Goal of the exercise -> Retype all of the entries precisely.
━━━
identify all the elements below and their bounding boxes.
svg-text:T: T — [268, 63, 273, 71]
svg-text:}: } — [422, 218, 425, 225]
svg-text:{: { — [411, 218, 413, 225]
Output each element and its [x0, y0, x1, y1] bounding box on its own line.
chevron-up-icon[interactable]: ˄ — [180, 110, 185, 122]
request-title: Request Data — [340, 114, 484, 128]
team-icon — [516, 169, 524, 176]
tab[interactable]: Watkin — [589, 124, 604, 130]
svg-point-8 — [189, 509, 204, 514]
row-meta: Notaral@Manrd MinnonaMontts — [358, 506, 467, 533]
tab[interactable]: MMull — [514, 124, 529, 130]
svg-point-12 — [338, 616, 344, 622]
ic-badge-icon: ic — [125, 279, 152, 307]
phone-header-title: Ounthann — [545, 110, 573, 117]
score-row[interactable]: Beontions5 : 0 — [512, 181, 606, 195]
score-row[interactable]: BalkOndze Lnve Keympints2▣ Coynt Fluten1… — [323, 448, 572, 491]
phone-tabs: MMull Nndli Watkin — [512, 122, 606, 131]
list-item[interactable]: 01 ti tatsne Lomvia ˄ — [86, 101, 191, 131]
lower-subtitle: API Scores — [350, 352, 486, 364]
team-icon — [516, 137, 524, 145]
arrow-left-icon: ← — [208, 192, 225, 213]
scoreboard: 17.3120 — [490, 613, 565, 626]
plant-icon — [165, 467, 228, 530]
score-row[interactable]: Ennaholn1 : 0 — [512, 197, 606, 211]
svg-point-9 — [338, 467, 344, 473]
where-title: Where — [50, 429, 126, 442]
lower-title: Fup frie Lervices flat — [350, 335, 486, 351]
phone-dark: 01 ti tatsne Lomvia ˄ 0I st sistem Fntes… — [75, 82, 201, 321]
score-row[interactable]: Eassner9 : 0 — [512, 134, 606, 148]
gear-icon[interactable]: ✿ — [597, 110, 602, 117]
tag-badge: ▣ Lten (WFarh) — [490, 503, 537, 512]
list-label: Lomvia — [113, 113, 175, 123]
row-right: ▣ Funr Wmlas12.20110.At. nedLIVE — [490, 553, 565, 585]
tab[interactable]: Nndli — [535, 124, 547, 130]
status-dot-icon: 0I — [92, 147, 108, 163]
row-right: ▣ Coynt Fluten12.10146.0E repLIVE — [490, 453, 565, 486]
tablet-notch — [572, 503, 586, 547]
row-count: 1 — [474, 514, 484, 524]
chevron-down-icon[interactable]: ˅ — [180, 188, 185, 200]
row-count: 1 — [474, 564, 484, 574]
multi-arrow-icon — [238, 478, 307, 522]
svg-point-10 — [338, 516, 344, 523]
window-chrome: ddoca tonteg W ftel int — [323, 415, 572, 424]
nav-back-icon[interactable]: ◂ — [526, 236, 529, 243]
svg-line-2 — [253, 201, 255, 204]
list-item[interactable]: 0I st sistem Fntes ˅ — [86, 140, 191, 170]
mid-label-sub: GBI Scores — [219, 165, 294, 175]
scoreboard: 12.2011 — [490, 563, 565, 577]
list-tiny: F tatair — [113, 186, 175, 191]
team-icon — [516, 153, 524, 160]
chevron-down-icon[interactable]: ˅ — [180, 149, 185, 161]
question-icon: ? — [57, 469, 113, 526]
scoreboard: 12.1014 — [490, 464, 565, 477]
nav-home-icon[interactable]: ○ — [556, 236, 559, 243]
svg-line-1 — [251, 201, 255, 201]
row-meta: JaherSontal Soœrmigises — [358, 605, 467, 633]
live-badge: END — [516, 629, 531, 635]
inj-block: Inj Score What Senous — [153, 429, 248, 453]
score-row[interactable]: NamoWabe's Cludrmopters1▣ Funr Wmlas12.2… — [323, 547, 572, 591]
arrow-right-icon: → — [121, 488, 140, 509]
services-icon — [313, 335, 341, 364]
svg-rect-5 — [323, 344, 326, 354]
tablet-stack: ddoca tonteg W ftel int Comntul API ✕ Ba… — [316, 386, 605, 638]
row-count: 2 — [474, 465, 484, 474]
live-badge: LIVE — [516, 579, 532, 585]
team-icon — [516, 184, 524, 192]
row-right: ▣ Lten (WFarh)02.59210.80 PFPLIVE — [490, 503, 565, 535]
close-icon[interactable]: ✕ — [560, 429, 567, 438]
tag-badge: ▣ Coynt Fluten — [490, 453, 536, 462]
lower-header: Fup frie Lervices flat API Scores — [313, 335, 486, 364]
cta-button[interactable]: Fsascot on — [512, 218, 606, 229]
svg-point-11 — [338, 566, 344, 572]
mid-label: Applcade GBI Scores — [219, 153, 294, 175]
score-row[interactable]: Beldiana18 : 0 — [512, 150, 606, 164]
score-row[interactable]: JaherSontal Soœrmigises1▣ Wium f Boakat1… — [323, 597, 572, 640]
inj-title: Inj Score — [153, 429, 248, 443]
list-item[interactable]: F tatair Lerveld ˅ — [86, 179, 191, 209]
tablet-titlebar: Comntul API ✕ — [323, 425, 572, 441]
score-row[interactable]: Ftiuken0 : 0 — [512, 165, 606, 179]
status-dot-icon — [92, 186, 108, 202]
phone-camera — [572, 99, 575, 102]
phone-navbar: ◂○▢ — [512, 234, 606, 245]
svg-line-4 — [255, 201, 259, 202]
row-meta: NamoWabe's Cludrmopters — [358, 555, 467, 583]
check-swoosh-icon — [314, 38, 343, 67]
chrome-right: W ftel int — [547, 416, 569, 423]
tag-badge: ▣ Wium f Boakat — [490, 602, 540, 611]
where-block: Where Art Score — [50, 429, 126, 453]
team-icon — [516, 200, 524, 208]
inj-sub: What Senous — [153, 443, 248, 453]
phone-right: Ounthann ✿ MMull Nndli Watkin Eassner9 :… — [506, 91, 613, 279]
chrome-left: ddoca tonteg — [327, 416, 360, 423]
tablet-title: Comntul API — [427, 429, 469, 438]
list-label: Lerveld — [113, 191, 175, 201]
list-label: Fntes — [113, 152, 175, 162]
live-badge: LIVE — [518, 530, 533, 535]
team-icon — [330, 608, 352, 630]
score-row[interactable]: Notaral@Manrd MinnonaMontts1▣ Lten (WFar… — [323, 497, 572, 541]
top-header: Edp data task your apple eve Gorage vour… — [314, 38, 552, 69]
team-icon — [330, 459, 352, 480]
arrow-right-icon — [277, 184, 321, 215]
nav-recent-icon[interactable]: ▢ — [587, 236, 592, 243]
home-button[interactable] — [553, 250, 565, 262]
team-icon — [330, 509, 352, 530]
━━━
Answer section ->
identify all the elements below and their bounding boxes.
svg-text:T: T — [268, 63, 273, 71]
svg-text:}: } — [422, 218, 425, 225]
svg-text:{: { — [411, 218, 413, 225]
Output each element and its [x0, y0, x1, y1] bounding box on its own line.
chevron-up-icon[interactable]: ˄ — [180, 110, 185, 122]
request-title: Request Data — [340, 114, 484, 128]
team-icon — [516, 169, 524, 176]
tab[interactable]: Watkin — [589, 124, 604, 130]
svg-point-8 — [189, 509, 204, 514]
row-meta: Notaral@Manrd MinnonaMontts — [358, 506, 467, 533]
tab[interactable]: MMull — [514, 124, 529, 130]
svg-point-12 — [338, 616, 344, 622]
ic-badge-icon: ic — [125, 279, 152, 307]
phone-header-title: Ounthann — [545, 110, 573, 117]
score-row[interactable]: Beontions5 : 0 — [512, 181, 606, 195]
score-row[interactable]: BalkOndze Lnve Keympints2▣ Coynt Fluten1… — [323, 448, 572, 491]
phone-tabs: MMull Nndli Watkin — [512, 122, 606, 131]
list-item[interactable]: 01 ti tatsne Lomvia ˄ — [86, 101, 191, 131]
lower-subtitle: API Scores — [350, 352, 486, 364]
team-icon — [516, 137, 524, 145]
arrow-left-icon: ← — [208, 192, 225, 213]
scoreboard: 17.3120 — [490, 613, 565, 626]
plant-icon — [165, 467, 228, 530]
score-row[interactable]: Ennaholn1 : 0 — [512, 197, 606, 211]
svg-point-9 — [338, 467, 344, 473]
where-title: Where — [50, 429, 126, 442]
lower-title: Fup frie Lervices flat — [350, 335, 486, 351]
phone-dark: 01 ti tatsne Lomvia ˄ 0I st sistem Fntes… — [75, 82, 201, 321]
score-row[interactable]: Eassner9 : 0 — [512, 134, 606, 148]
gear-icon[interactable]: ✿ — [597, 110, 602, 117]
tag-badge: ▣ Lten (WFarh) — [490, 503, 537, 512]
list-label: Lomvia — [113, 113, 175, 123]
row-right: ▣ Funr Wmlas12.20110.At. nedLIVE — [490, 553, 565, 585]
tab[interactable]: Nndli — [535, 124, 547, 130]
status-dot-icon: 0I — [92, 147, 108, 163]
row-right: ▣ Coynt Fluten12.10146.0E repLIVE — [490, 453, 565, 486]
tablet-notch — [572, 503, 586, 547]
row-count: 1 — [474, 514, 484, 524]
chevron-down-icon[interactable]: ˅ — [180, 188, 185, 200]
row-count: 1 — [474, 564, 484, 574]
multi-arrow-icon — [238, 478, 307, 522]
svg-point-10 — [338, 516, 344, 523]
window-chrome: ddoca tonteg W ftel int — [323, 415, 572, 424]
nav-back-icon[interactable]: ◂ — [526, 236, 529, 243]
svg-line-2 — [253, 201, 255, 204]
list-item[interactable]: 0I st sistem Fntes ˅ — [86, 140, 191, 170]
mid-label-sub: GBI Scores — [219, 165, 294, 175]
scoreboard: 12.2011 — [490, 563, 565, 577]
list-tiny: F tatair — [113, 186, 175, 191]
team-icon — [516, 153, 524, 160]
chevron-down-icon[interactable]: ˅ — [180, 149, 185, 161]
question-icon: ? — [57, 469, 113, 526]
scoreboard: 12.1014 — [490, 464, 565, 477]
nav-home-icon[interactable]: ○ — [556, 236, 559, 243]
svg-line-1 — [251, 201, 255, 201]
row-meta: JaherSontal Soœrmigises — [358, 605, 467, 633]
live-badge: END — [516, 629, 531, 635]
inj-block: Inj Score What Senous — [153, 429, 248, 453]
score-row[interactable]: NamoWabe's Cludrmopters1▣ Funr Wmlas12.2… — [323, 547, 572, 591]
arrow-right-icon: → — [121, 488, 140, 509]
services-icon — [313, 335, 341, 364]
svg-rect-5 — [323, 344, 326, 354]
tablet-stack: ddoca tonteg W ftel int Comntul API ✕ Ba… — [316, 386, 605, 638]
row-count: 2 — [474, 465, 484, 474]
live-badge: LIVE — [516, 579, 532, 585]
team-icon — [516, 184, 524, 192]
row-right: ▣ Lten (WFarh)02.59210.80 PFPLIVE — [490, 503, 565, 535]
close-icon[interactable]: ✕ — [560, 429, 567, 438]
tag-badge: ▣ Coynt Fluten — [490, 453, 536, 462]
lower-header: Fup frie Lervices flat API Scores — [313, 335, 486, 364]
cta-button[interactable]: Fsascot on — [512, 218, 606, 229]
svg-point-11 — [338, 566, 344, 572]
mid-label: Applcade GBI Scores — [219, 153, 294, 175]
score-row[interactable]: Beldiana18 : 0 — [512, 150, 606, 164]
score-row[interactable]: JaherSontal Soœrmigises1▣ Wium f Boakat1… — [323, 597, 572, 640]
inj-title: Inj Score — [153, 429, 248, 443]
list-item[interactable]: F tatair Lerveld ˅ — [86, 179, 191, 209]
tablet-titlebar: Comntul API ✕ — [323, 425, 572, 441]
score-row[interactable]: Ftiuken0 : 0 — [512, 165, 606, 179]
status-dot-icon — [92, 186, 108, 202]
phone-camera — [572, 99, 575, 102]
phone-navbar: ◂○▢ — [512, 234, 606, 245]
svg-line-4 — [255, 201, 259, 202]
row-meta: NamoWabe's Cludrmopters — [358, 555, 467, 583]
check-swoosh-icon — [314, 38, 343, 67]
chrome-right: W ftel int — [547, 416, 569, 423]
tag-badge: ▣ Wium f Boakat — [490, 602, 540, 611]
where-block: Where Art Score — [50, 429, 126, 453]
team-icon — [516, 200, 524, 208]
inj-sub: What Senous — [153, 443, 248, 453]
phone-right: Ounthann ✿ MMull Nndli Watkin Eassner9 :… — [506, 91, 613, 279]
chrome-left: ddoca tonteg — [327, 416, 360, 423]
tablet-title: Comntul API — [427, 429, 469, 438]
list-label: Lerveld — [113, 191, 175, 201]
list-label: Fntes — [113, 152, 175, 162]
live-badge: LIVE — [518, 530, 533, 535]
team-icon — [330, 608, 352, 630]
score-row[interactable]: Notaral@Manrd MinnonaMontts1▣ Lten (WFar… — [323, 497, 572, 541]
top-header: Edp data task your apple eve Gorage vour… — [314, 38, 552, 69]
team-icon — [330, 459, 352, 480]
arrow-right-icon — [277, 184, 321, 215]
nav-recent-icon[interactable]: ▢ — [587, 236, 592, 243]
home-button[interactable] — [553, 250, 565, 262]
team-icon — [330, 509, 352, 530]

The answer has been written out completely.